• [Task instructions]: Write out the entries below exactly, starting at the first line and stopping after the line that contains "宮崎英高首先透漏，DLC 的舞台將發生"; skip all pictures.

• [Extracted page text data]:

=== Begin Enclosure ===

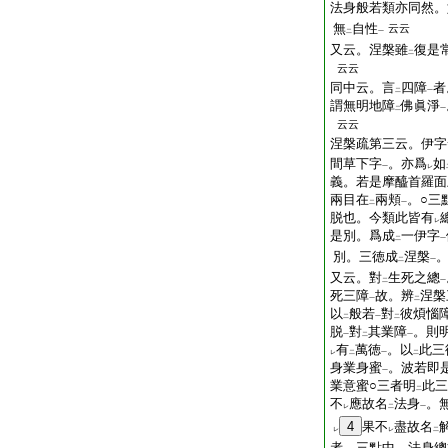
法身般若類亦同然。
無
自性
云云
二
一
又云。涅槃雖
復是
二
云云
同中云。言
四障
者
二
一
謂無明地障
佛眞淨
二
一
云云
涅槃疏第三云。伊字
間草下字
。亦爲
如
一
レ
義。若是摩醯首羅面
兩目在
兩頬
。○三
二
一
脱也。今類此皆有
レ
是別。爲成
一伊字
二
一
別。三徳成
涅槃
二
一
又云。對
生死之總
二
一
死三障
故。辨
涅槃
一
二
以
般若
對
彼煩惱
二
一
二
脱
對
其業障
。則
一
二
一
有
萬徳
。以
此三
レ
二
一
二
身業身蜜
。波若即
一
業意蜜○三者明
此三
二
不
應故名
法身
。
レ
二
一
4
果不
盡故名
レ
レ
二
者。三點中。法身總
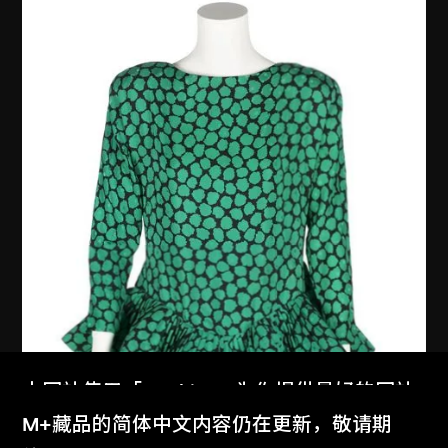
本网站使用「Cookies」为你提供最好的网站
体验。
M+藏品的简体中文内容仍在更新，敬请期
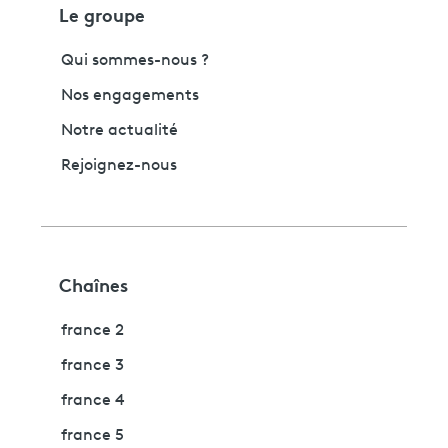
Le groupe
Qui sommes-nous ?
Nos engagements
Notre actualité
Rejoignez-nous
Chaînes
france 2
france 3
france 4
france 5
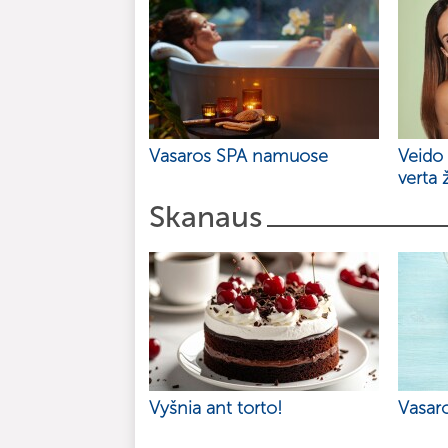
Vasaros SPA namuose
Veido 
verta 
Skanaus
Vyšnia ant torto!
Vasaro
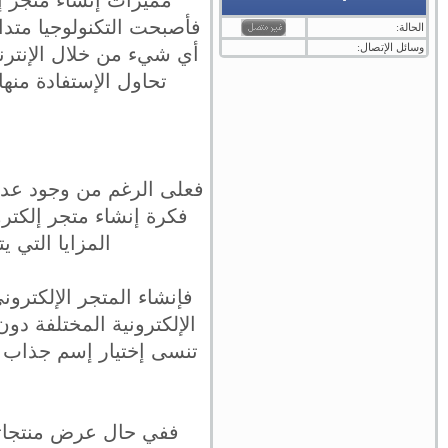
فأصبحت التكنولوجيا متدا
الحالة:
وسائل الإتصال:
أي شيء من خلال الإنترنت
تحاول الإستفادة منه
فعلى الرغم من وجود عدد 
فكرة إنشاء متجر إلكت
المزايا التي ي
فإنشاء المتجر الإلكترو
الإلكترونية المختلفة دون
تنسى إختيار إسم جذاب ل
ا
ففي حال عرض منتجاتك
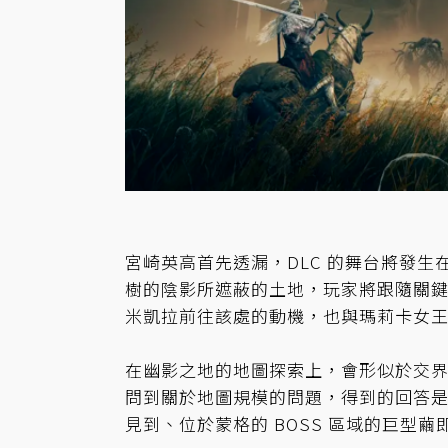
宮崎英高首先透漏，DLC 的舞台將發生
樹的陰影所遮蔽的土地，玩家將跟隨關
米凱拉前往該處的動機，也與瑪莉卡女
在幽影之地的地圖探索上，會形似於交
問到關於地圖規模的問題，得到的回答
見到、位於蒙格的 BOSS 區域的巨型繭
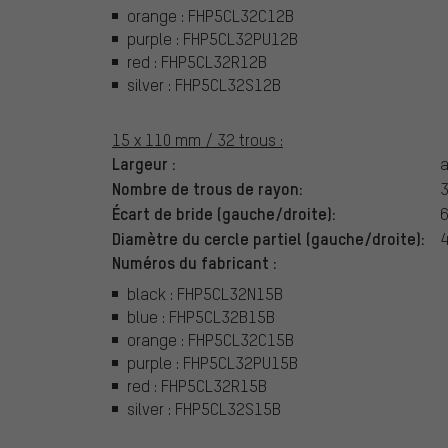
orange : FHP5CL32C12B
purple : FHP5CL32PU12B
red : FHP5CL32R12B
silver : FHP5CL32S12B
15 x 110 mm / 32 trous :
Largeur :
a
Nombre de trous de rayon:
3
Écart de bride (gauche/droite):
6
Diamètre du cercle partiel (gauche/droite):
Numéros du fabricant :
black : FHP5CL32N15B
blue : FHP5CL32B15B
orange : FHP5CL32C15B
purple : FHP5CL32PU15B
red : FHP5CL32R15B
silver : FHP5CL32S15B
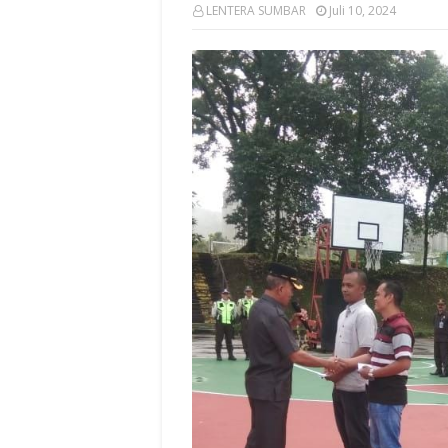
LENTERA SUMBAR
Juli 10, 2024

=== End Enclosure ===

• [Exercise result]:
法身般若類亦同然。
無
自性
云云
二
一
又云。涅槃雖
復是
二
云云
同中云。言
四障
者
二
一
謂無明地障
佛眞淨
二
一
云云
涅槃疏第三云。伊字
間草下字
。亦爲
如
一
レ
義。若是摩醯首羅面
兩目在
兩頬
。○三
二
一
脱也。今類此皆有
レ
是別。爲成
一伊字
二
一
別。三徳成
涅槃
二
一
又云。對
生死之總
二
一
死三障
故。辨
涅槃
一
二
以
般若
對
彼煩惱
二
一
二
脱
對
其業障
。則
一
二
一
有
萬徳
。以
此三
レ
二
一
二
身業身蜜
。波若即
一
業意蜜○三者明
此三
二
不
應故名
法身
。
レ
二
一
4
果不
盡故名
レ
レ
二
者。三點中。法身總
本网站使用「Cookies」为你提供最好的网站
体验。
M+藏品的简体中文内容仍在更新，敬请期
Le groupe
Qui sommes-nous ?
Nos engagements
Notre actualité
Rejoignez-nous
Chaînes
france 2
france 3
france 4
france 5
Vasaros SPA namuose
Veido 
verta 
Skanaus
Vyšnia ant torto!
Vasaro
فأصبحت التكنولوجيا متدا
الحالة:
وسائل الإتصال:
أي شيء من خلال الإنترنت
تحاول الإستفادة منه
فعلى الرغم من وجود عدد 
فكرة إنشاء متجر إلكت
المزايا التي ي
فإنشاء المتجر الإلكترو
الإلكترونية المختلفة دون
تنسى إختيار إسم جذاب ل
ا
ففي حال عرض منتجاتك
宮崎英高首先透漏，DLC 的舞台將發生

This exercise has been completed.